This chapter presents the reader with the necessary information to understand the work documented in the following chapters. Section 1.1 depicts the context in which the work took place. No previous exposure of the reader to machine learning is assumed. Thus, section 1.2 constitutes a brief introduction to the topic and provides definitions for supervised learning, unsupervised learning, regression, classification, parametric methods and non-parametric methods. Section 1.3 presents the project background, while objectives are detailed with in section 1.4. Finally, section 1.5 outlines the structure of the present document.

1.1 Context

In The Third Industrial Revolution, bestseller author Jeremy Rifkin posits that industrial revolutions arise from the convergence of new communication technologies and new energy systems. In the midst of the First Industrial Revolution at the dawn of the 19^th century, the advent of steam-powered machinery revolutionized manufacturing and transportation. The printing press became the preferred medium for information diffusion while railroads enabled the circulation of people and mass-manufactured goods over long distances in virtually no time. Coal, cleaner and denser than wood, fueled the steam engines that propelled Europe, North America and Japan into the Industrial Age. In the early 20^th century, electrification and oil-powered internal combustion engines laid the foundations of the Second Industrial Revolution. New electronic communication systems – first the telephone, later radio and television – were adopted and the automobile became the preferred mode of transportation of workers commuting daily between cities and sprawling residential suburbs. Rifkin predicts that the first half of the 21^st century will see the onset of a Third Industrial Revolution, resulting from the convergence of Internet and renewable energy technology.

He depicts an energy internet in which buildings are transformed into micro power plants harnessing locally available renewable energy sources and share electricity with one another, much like we share bits of information online today (Rifkin J 2011, p. 2).

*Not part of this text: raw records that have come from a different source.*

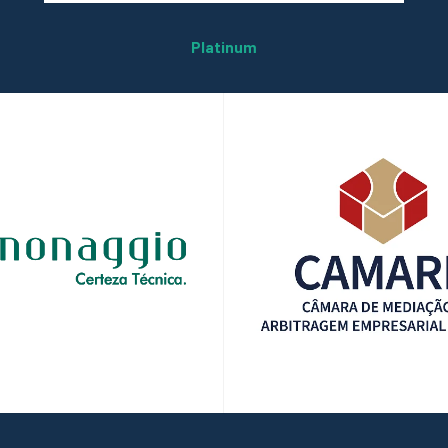
Platinum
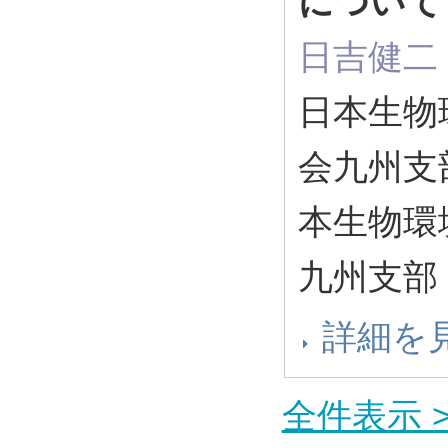
につい
日吉健二
日本生物
会九州支
本生物環
九州支部
詳細を
全件表示 >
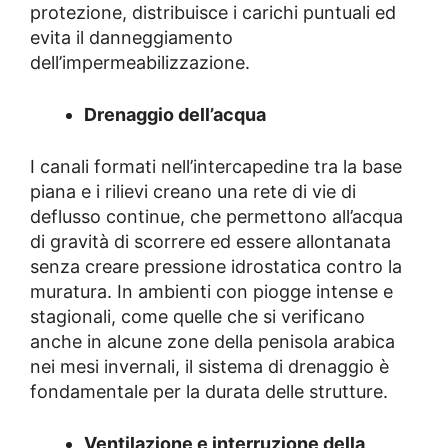
protezione, distribuisce i carichi puntuali ed
evita il danneggiamento
dell’impermeabilizzazione.
Drenaggio dell’acqua
I canali formati nell’intercapedine tra la base
piana e i rilievi creano una rete di vie di
deflusso continue, che permettono all’acqua
di gravità di scorrere ed essere allontanata
senza creare pressione idrostatica contro la
muratura. In ambienti con piogge intense e
stagionali, come quelle che si verificano
anche in alcune zone della penisola arabica
nei mesi invernali, il sistema di drenaggio è
fondamentale per la durata delle strutture.
Ventilazione e interruzione della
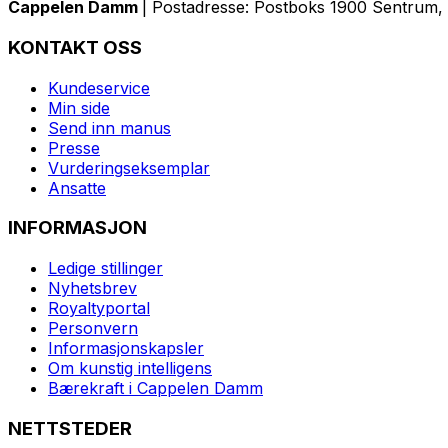
Cappelen Damm
| Postadresse: Postboks 1900 Sentrum, 
KONTAKT OSS
Kundeservice
Min side
Send inn manus
Presse
Vurderingseksemplar
Ansatte
INFORMASJON
Ledige stillinger
Nyhetsbrev
Royaltyportal
Personvern
Informasjonskapsler
Om kunstig intelligens
Bærekraft i Cappelen Damm
NETTSTEDER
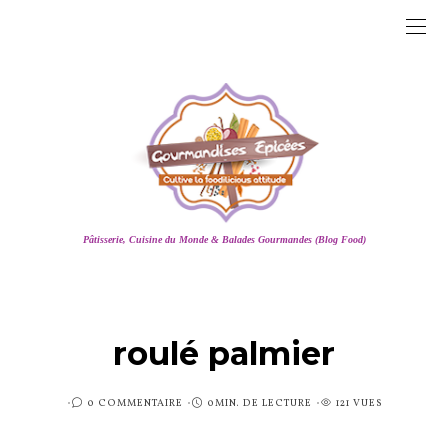
Pâtisserie, Cuisine du Monde & Balades Gourmandes (Blog Food)
roulé palmier
PUBLIÉ
0 COMMENTAIRE
0MIN. DE LECTURE
121 VUES
SUR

The mutation of our centralized energy system into an energy internet – often referred to as smart grid – has already started. A key building block of smart grids is smart metering: the deployment of electricity meters that enable two-way communication between consumers and producers. Smart meters record and transmit consumption data in real-time to producers, facilitating the implementation of demand response mechanisms which become essential when large shares of intermittent energy sources are integrated into the grid. In Europe and in the United States, the roll-out of smart meters is well underway. The Directive 2009/72/EC proposed by the European Commission as part of the Third Energy Package in 2009 mandates that at least 80 percent of electricity consumers be equipped with intelligent metering systems by 2020 (Directive 2009/72/EC, L 211/91). A report by the Joint Research Center of the European Commission reveals that in September 2012, over € 5 billion had been invested in smart metering in the 27 E.U. Member States, Switzerland and Norway. The authors estimate that an additional € 30 billion will be spend on the deployment of 170 to 180 million smart meters in the Member States by 2020 (Giordano V et al. 2013, p. 3

& 8). In a 2014 study commissioned by Siemens from Utility Dive to survey 527 U.S. electricity professionals, 38 percent of the respondents worked for utilities that had deployed smart meters in a least half their customers’ buildings. Only 8 percent worked for utilities that had not deployed any smart meter at all (Utility Dive 2014, p.6).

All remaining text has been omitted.